By Saulat Pervez
Muslims were the first civilization to institutionalize higher learning through models of systemized education. In fact, modern-day colleges are ‘descendants’ of Islamic universities, which were very common in various cities across the Muslim world. Two of them are the world’s oldest running operations since their inception: University of Al-Qarawiyin in Fez, Morocco, and Al-Azhar in Cairo, Egypt; they have been continuously operating since 841 AD and 988 AD respectively.
These, and many others like them, originated from mosques. The term for ‘university’ in Arabic is Jamiah, the feminine form of the word Jami, which is used for ‘mosque’. According to “1001 Inventions: Muslim Heritage in Our World”, this derivation shows that “in Arabic the place of religion and the place of advanced learning are completely tied together.” Therefore, it is no surprise that “some of the mosques of Islam are the oldest universities”.
Al-Qarawiyin mosque and university was built by Fatima Al-Fihri during the Idrisid rule. The university was well-equipped with astronomical instruments and tools to calculate time. Additionally, it offered studies in Quran and theology, law, logic, geography and medicine along with courses on chemistry and mathematics among others. The University had a rigorous selection process which included conditions such as “learning the whole Quran and good knowledge of Arabic and general sciences,” as mentioned in “1001 Inventions”.
Royal families were so keen on furthering the cause of education that, unlike today, students of Al-Qarawiyin did not have to pay tuitions and were actually given stipends for food and accommodation. Many illustrious personalities are associated with this pioneering institution such as Ibn Al-Arabi, Al-Bitruji, and the Jewish figure Musa Ibn Mamun (aka Maimonides). As for Al-Azhar, Ibn Al-Haytham lived there for a long time and Ibn Khaldun taught there.

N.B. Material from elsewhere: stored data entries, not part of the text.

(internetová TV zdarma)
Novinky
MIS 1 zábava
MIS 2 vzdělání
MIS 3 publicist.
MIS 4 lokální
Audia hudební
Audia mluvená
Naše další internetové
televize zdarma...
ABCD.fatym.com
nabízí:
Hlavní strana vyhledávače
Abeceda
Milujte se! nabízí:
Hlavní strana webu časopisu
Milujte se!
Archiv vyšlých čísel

Universities were equipped with exceptional libraries. In 1050, the book collection of Al-Azhar library had “more than a hundred and twenty thousand volumes, recorded in a sixty volume catalogue totaling about three thousand five hundred pages,” as stated in “1001 Inventions”.

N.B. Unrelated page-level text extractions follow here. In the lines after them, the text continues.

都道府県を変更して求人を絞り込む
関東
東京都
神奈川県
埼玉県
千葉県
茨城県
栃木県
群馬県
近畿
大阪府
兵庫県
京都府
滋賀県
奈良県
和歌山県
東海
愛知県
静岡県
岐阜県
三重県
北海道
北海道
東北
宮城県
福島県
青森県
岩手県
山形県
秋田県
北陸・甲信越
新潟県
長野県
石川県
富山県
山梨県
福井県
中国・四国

R.S. Mackensen, a contemporary European historian of Islamic librarianship, has remarked: “Books were presented and many a scholar bequeathed his library to the mosque of his city to ensure its preservation and to render the books accessible to the learned who frequented it. And so grew up the great universities of Cordoba and Toledo to which flocked Christians as well as [Muslims] from all over the world.”

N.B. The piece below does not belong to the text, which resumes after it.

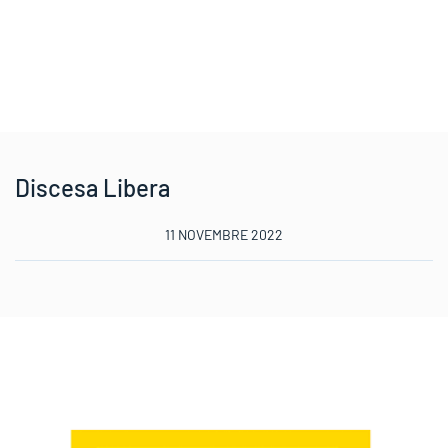
Discesa Libera
11 NOVEMBRE 2022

During the later part of the 11th century, Baghdad introduced its precursor to the modern university in the form of a chain of Madrasahs, which housed students and a salaried faculty. They were known as the Nizamiyah, after their founder Nizam Al-Mulk, a Seljuk Vizier. The largest and most splendid of these was located in Baghdad; the great theologian Al-Ghazali and the celebrated historian of Saladin, Baha Eddin, were lecturers there.
Al-Mustansiriyah college was established in 1234 CE by Caliph Al-Mustansir. It was a large two-storied building, oblong in shape, with a courtyard in the center. Housing and food were provided for those students who required it. The curriculum included religious studies, mathematics, medicine, and history, among other subjects.
The Sankore university in Timbuktu, which also evolved out of the Sankore mosque, offered subjects such as Quran, Islamic studies, law, literature, medicine, astronomy, mathematics, linguistics, sciences, etc. Students were also trained in trades and business ethics, with classes in carpentry, tailoring, navigation, fishing and so on.
These are just a few of the many universities which existed during the Golden Age of Islam. While scholars and intellectuals flocked to them to teach, they also produced marvelous theologians, inventors and thinkers who had a lasting impact on the modern world as we know it today.